◆ WHAT THE EXERCISE ASKS ◆
Set down the data below without change, skipping the pictures it holds.

Source data
= Beginning of Section =
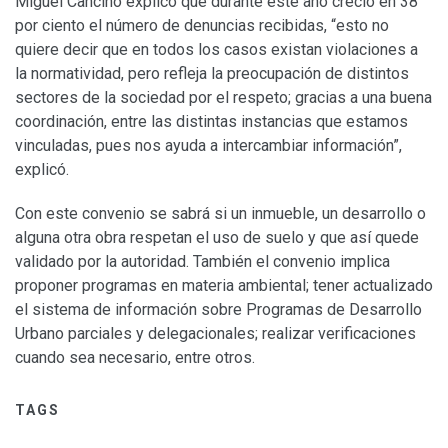
Miguel Cancino explicó que durante este año creció en 38
por ciento el número de denuncias recibidas, “esto no
quiere decir que en todos los casos existan violaciones a
la normatividad, pero refleja la preocupación de distintos
sectores de la sociedad por el respeto; gracias a una buena
coordinación, entre las distintas instancias que estamos
vinculadas, pues nos ayuda a intercambiar información”,
explicó.
Con este convenio se sabrá si un inmueble, un desarrollo o
alguna otra obra respetan el uso de suelo y que así quede
validado por la autoridad. También el convenio implica
proponer programas en materia ambiental; tener actualizado
el sistema de información sobre Programas de Desarrollo
Urbano parciales y delegacionales; realizar verificaciones
cuando sea necesario, entre otros.
TAGS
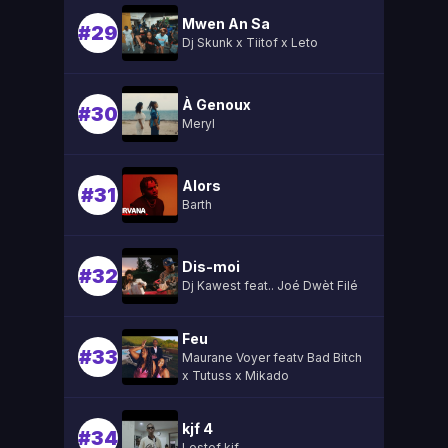
Mwen An Sa
#29
Dj Skunk x Tiitof x Leto
À Genoux
#30
Meryl
Alors
#31
Barth
Dis-moi
#32
Dj Kawest feat.. Joé Dwèt Filé
Feu
#33
Maurane Voyer featv Bad Bitch
x Tutuss x Mikado
kjf 4
#34
Lestef kjf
= End of Section =
◆ REPLY TO THE EXERCISE ◆
Miguel Cancino explicó que durante este año creció en 38
por ciento el número de denuncias recibidas, “esto no
quiere decir que en todos los casos existan violaciones a
la normatividad, pero refleja la preocupación de distintos
sectores de la sociedad por el respeto; gracias a una buena
coordinación, entre las distintas instancias que estamos
vinculadas, pues nos ayuda a intercambiar información”,
explicó.
Con este convenio se sabrá si un inmueble, un desarrollo o
alguna otra obra respetan el uso de suelo y que así quede
validado por la autoridad. También el convenio implica
proponer programas en materia ambiental; tener actualizado
el sistema de información sobre Programas de Desarrollo
Urbano parciales y delegacionales; realizar verificaciones
cuando sea necesario, entre otros.
TAGS
Mwen An Sa
#29
Dj Skunk x Tiitof x Leto
À Genoux
#30
Meryl
Alors
#31
Barth
Dis-moi
#32
Dj Kawest feat.. Joé Dwèt Filé
Feu
#33
Maurane Voyer featv Bad Bitch
x Tutuss x Mikado
kjf 4
#34
Lestef kjf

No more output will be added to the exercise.